======== DATA TO EXAMINE ========
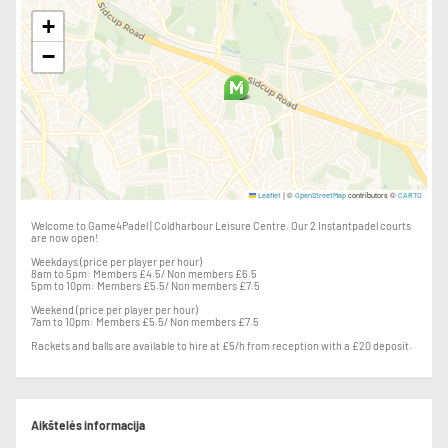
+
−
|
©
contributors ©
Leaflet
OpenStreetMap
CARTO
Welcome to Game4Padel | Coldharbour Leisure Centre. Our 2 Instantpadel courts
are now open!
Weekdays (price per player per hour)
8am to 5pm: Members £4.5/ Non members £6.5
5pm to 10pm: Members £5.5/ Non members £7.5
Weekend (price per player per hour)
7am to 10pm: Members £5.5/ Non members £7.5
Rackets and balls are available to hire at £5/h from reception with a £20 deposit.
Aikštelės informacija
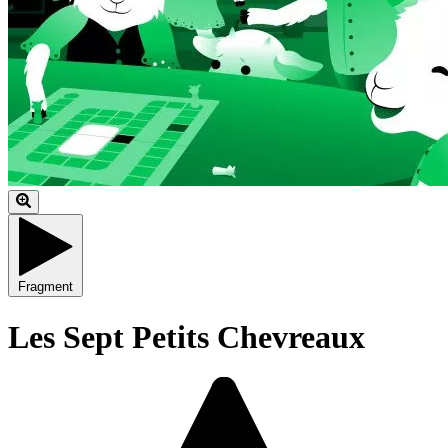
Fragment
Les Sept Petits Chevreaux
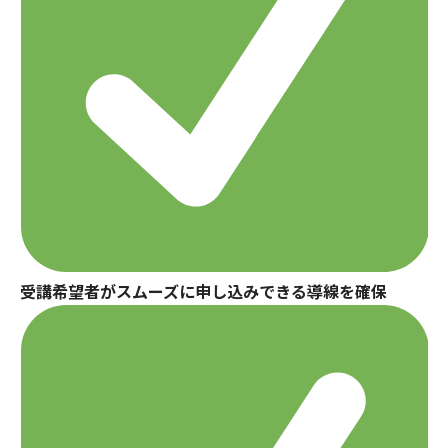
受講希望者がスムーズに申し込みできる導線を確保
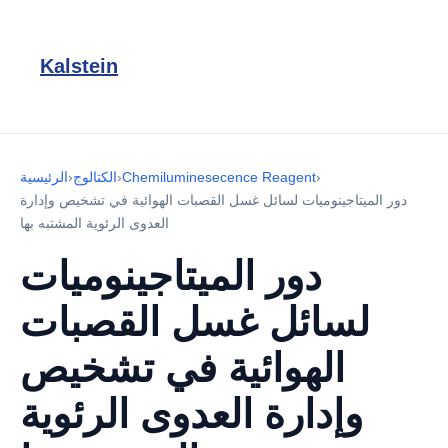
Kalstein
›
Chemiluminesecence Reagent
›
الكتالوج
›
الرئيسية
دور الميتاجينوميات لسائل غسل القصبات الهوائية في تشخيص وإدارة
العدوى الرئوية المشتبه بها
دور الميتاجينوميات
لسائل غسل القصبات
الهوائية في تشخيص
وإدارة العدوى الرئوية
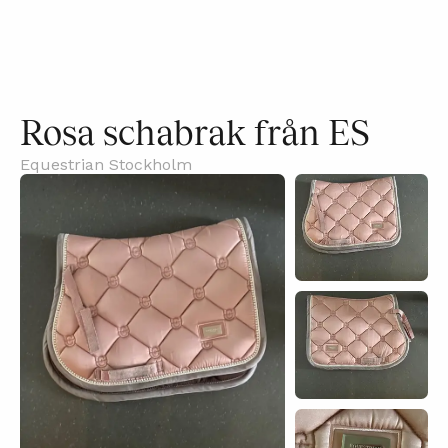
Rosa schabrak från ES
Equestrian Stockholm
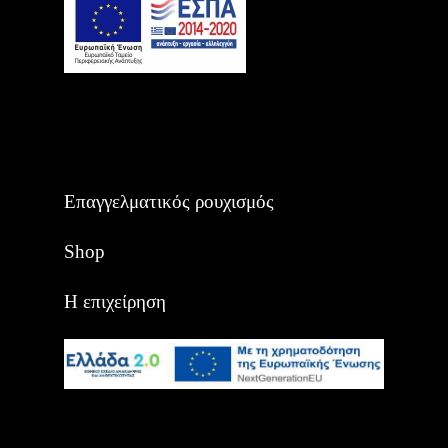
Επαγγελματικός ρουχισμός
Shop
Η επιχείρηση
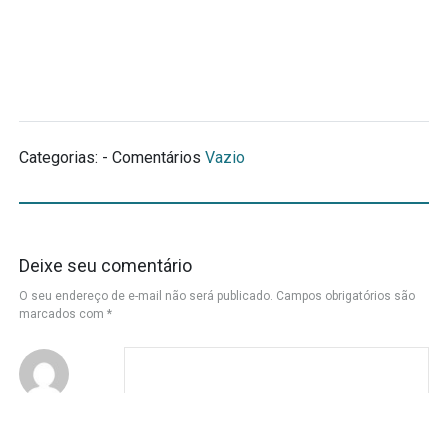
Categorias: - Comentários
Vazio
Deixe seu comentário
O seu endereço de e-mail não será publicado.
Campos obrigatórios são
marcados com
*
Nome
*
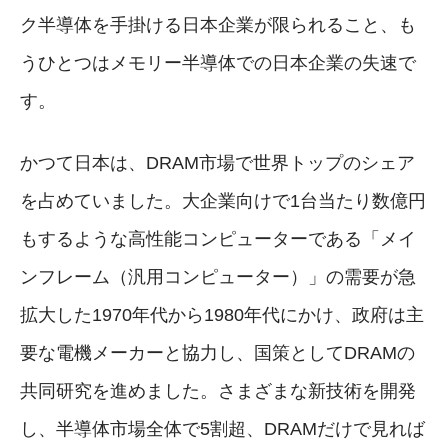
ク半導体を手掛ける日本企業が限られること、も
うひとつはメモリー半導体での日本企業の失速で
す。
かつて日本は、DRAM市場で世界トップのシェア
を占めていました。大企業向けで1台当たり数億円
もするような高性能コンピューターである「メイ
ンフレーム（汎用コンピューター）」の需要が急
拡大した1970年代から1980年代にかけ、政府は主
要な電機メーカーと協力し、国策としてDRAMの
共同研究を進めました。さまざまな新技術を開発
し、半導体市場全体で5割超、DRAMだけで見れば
========
### PROBLEM DETAILS
Restate the entries above word for word, keeping pictures out of the copy.

### YOUR RESPONSE
+
−
|
©
contributors ©
Leaflet
OpenStreetMap
CARTO
Welcome to Game4Padel | Coldharbour Leisure Centre. Our 2 Instantpadel courts
are now open!
Weekdays (price per player per hour)
8am to 5pm: Members £4.5/ Non members £6.5
5pm to 10pm: Members £5.5/ Non members £7.5
Weekend (price per player per hour)
7am to 10pm: Members £5.5/ Non members £7.5
Rackets and balls are available to hire at £5/h from reception with a £20 deposit.
Aikštelės informacija
Fragment
Les Sept Petits Chevreaux
受講希望者がスムーズに申し込みできる導線を確保
Kalstein
›
Chemiluminesecence Reagent
›
الكتالوج
›
الرئيسية
دور الميتاجينوميات لسائل غسل القصبات الهوائية في تشخيص وإدارة
العدوى الرئوية المشتبه بها
دور الميتاجينوميات
لسائل غسل القصبات
الهوائية في تشخيص
وإدارة العدوى الرئوية
Rosa schabrak från ES
Equestrian Stockholm
Επαγγελματικός ρουχισμός
Shop
Η επιχείρηση
Categorias: - Comentários
Vazio
Deixe seu comentário
O seu endereço de e-mail não será publicado.
Campos obrigatórios são
marcados com
*
Nome
*
ク半導体を手掛ける日本企業が限られること、も
うひとつはメモリー半導体での日本企業の失速で
す。
かつて日本は、DRAM市場で世界トップのシェア
を占めていました。大企業向けで1台当たり数億円
もするような高性能コンピューターである「メイ
ンフレーム（汎用コンピューター）」の需要が急
拡大した1970年代から1980年代にかけ、政府は主
要な電機メーカーと協力し、国策としてDRAMの
共同研究を進めました。さまざまな新技術を開発
し、半導体市場全体で5割超、DRAMだけで見れば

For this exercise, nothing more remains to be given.